* Directions
Could you transcribe the entries below exactly, without any of the pictures?

[Page-level text extractions]
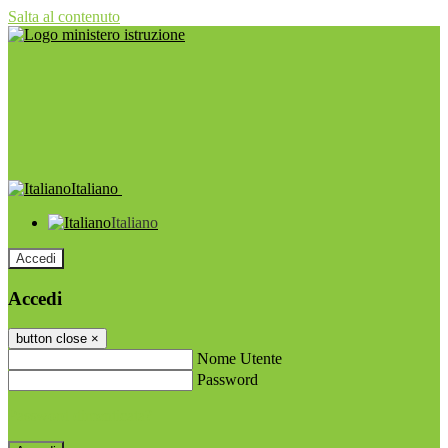
Salta al contenuto
Italiano
Italiano
Accedi
Accedi
button close
×
Nome Utente
Password
Password dimenticata?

* Result
Salta al contenuto
Italiano
Italiano
Accedi
Accedi
button close
×
Nome Utente
Password
Password dimenticata?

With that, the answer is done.